TASK TO CARRY OUT
Pick out each line of the records in which the word "Songoftruth" appears.

>>>>>

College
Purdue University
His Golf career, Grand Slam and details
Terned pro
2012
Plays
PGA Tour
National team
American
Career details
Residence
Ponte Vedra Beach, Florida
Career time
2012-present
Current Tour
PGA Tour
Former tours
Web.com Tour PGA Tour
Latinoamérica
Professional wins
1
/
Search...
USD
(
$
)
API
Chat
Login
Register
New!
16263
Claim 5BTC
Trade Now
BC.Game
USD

<<<<<
>>>>>

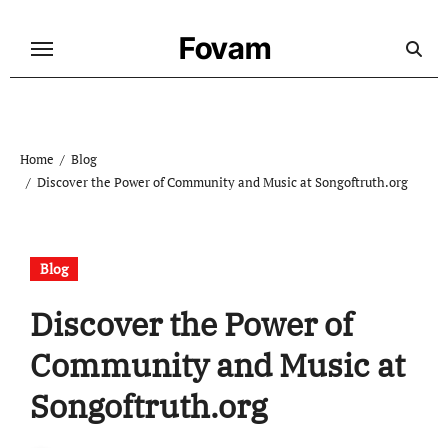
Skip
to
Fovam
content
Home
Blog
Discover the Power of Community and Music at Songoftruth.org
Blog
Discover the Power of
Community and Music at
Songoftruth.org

<<<<<
>>>>>

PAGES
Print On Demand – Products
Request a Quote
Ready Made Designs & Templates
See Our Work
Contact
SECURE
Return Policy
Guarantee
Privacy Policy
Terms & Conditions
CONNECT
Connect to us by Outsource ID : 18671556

<<<<<

PROBLEM SOLUTION
Discover the Power of Community and Music at Songoftruth.org
Songoftruth.org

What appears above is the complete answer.